2. Oxygen-containing compound The oxygen-containing compound is a compound containing an oxygen atom, and examples thereof include oxygen, ozone, nitrogen dioxide, water, hydrogen peroxide, formic acid, acetic acid, and acetic anhydride. Of the oxygen-containing compounds, water is preferable. The oxygen-containing compounds can be used alone or in combination of two or more.

3. Film Forming Method Next, an aluminum-containing oxide thin film is formed on the film formation object by an atomic layer deposition apparatus. In the present embodiment, the case where the aluminum-containing oxide thin film is an aluminum oxide thin film will be described in detail.

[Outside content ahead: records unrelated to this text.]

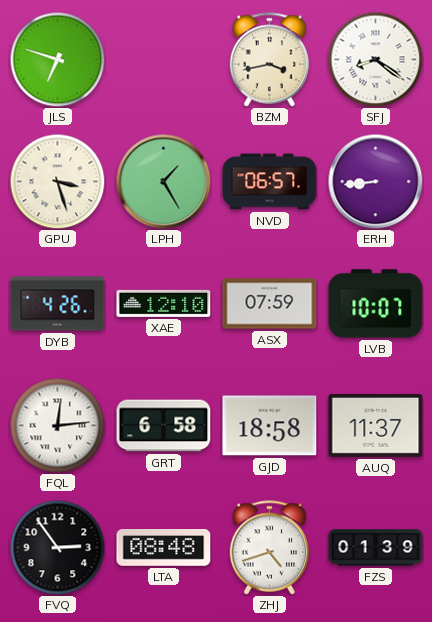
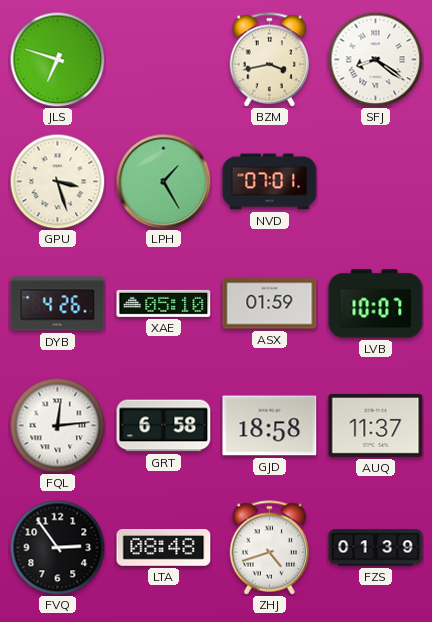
NVD: 06:57 -> 07:01
ERH: 8:44 -> none
XAE: 12:10 -> 05:10
ASX: 07:59 -> 01:59
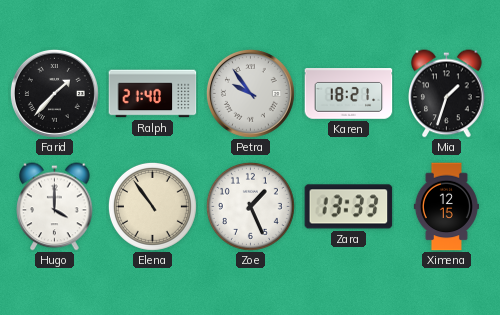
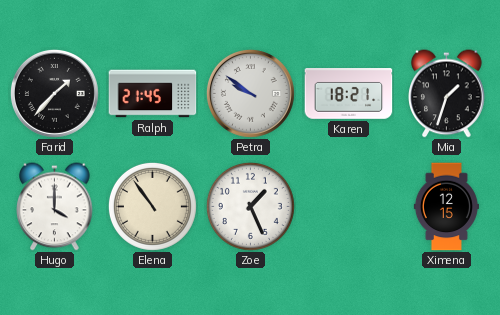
Ralph: 21:40 -> 21:45
Petra: 9:54 -> 9:51
Zara: 13:33 -> none
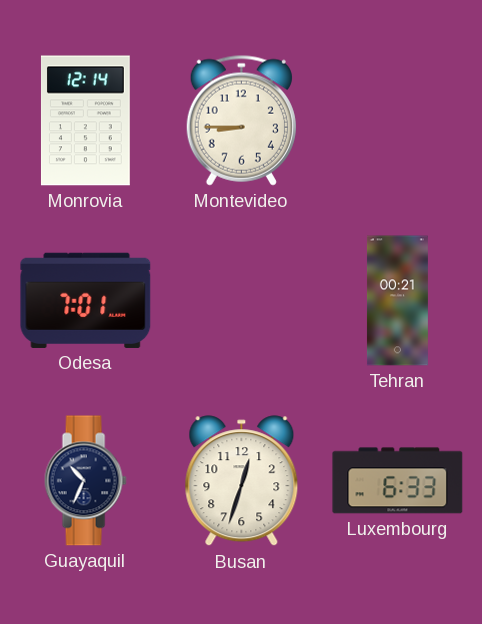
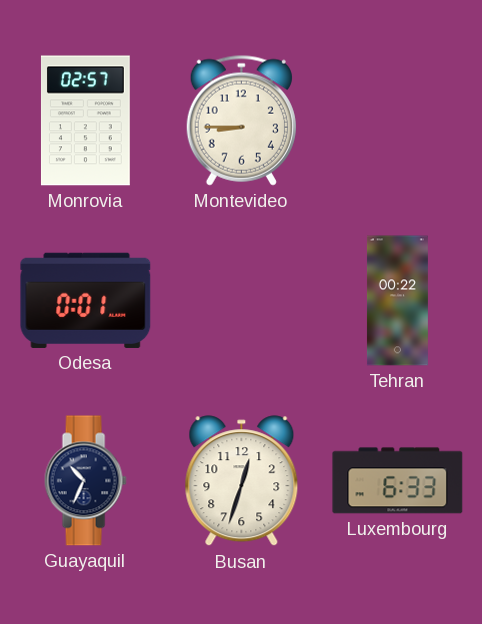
Monrovia: 12:14 -> 02:57
Odesa: 7:01 -> 0:01
Tehran: 00:21 -> 00:22
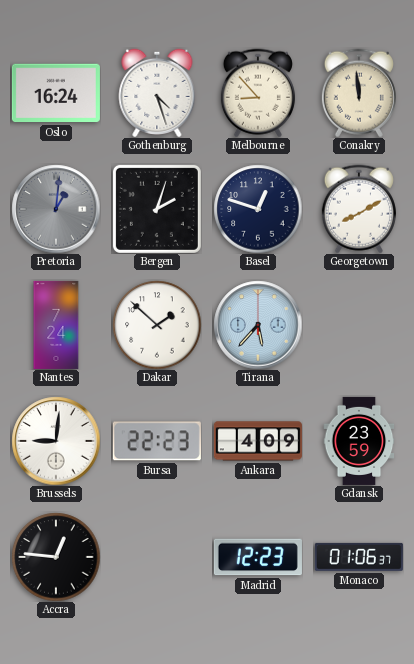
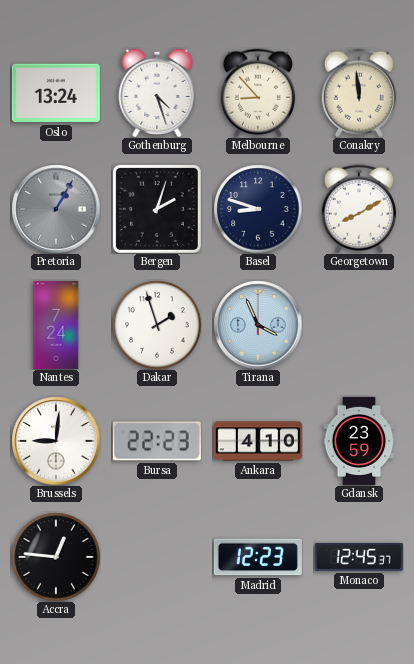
Oslo: 16:24 -> 13:24
Pretoria: 1:01 -> 1:05
Basel: 12:48 -> 8:48
Dakar: 1:52 -> 1:57
Tirana: 5:37 -> 3:56
Ankara: 4:09 -> 4:10
Monaco: 01:06 -> 12:45
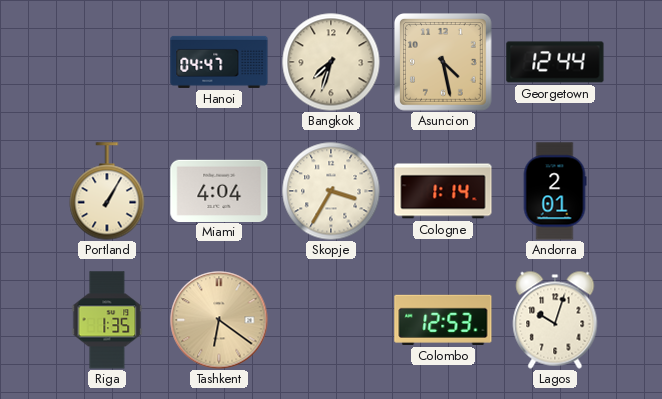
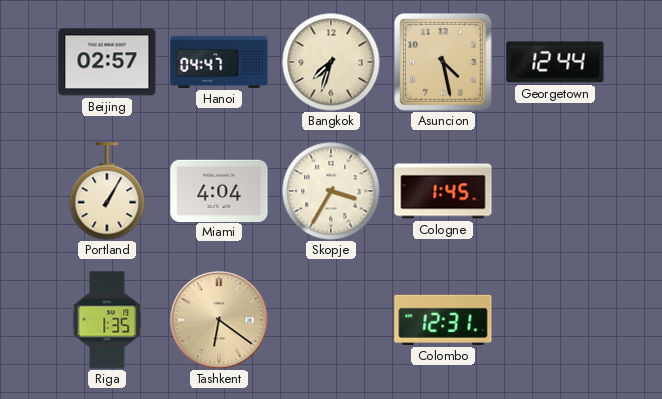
Beijing: none -> 02:57
Cologne: 1:14 -> 1:45
Andorra: 2:01 -> none
Colombo: 12:53 -> 12:31
Lagos: 10:03 -> none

  The atomic layer deposition apparatus is a known atomic layer deposition apparatus (ALD apparatus), which includes a first raw material container that contains an aluminum-containing composition, a second raw material container that contains an oxygen-containing compound, and a first raw material container. A chamber (reaction chamber) capable of supplying an aluminum-containing composition and capable of supplying an oxygen-containing compound from a second raw material container.

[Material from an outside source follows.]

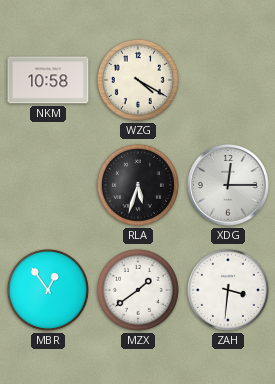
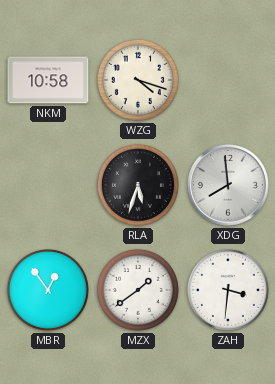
WZG: 4:20 -> 4:18
XDG: 12:15 -> 7:59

  Such an atomic layer deposition apparatus may be a single wafer type apparatus or a batch type apparatus capable of simultaneously processing a large number of sheets. As a vaporization supply method of the atomic layer deposition apparatus, a baking method can be cited.

  Further, the film formation target is not particularly limited. Examples of the material of the film formation target include silicon, fine ceramics (for example, ceramics such as silicon nitride, titanium nitride, tantalum nitride, titanium oxide, titanium nitride, ruthenium oxide, zirconium oxide, hafnium oxide, lanthanum oxide), glass, and the like. , Metals (for example, ruthenium) and the like.

  In addition, examples of the shape of the film formation target include a plate shape, a spherical shape, a fiber shape, and a scale shape. The film formation surface of the film formation target may be a flat surface or may have a three-dimensional structure such as a trench structure. Among such film formation objects, a silicon wafer on which silicon is formed in a plate shape is preferable.

  In order to form an aluminum oxide thin film on a film formation object by the atomic layer deposition apparatus, first, the film formation object is placed in the chamber of the atomic layer deposition apparatus.

  Next, the temperature in the chamber of the atomic layer deposition apparatus is raised to the reaction temperature (growth temperature) and adjusted to a predetermined reaction pressure.

  The reaction temperature (growth temperature) is not particularly limited as long as the aluminum oxide thin film is formed. For example, the reaction temperature is 10 ° C. or higher, preferably 100 ° C. or higher, more preferably 150 ° C. or higher, for example 500 ° C or lower, preferably 400 ° C or lower, and more preferably 300 ° C or lower.

  If the reaction temperature (growth temperature) is not less than the above lower limit and not more than the upper limit, the growth film thickness per unit cycle described later can be reliably improved.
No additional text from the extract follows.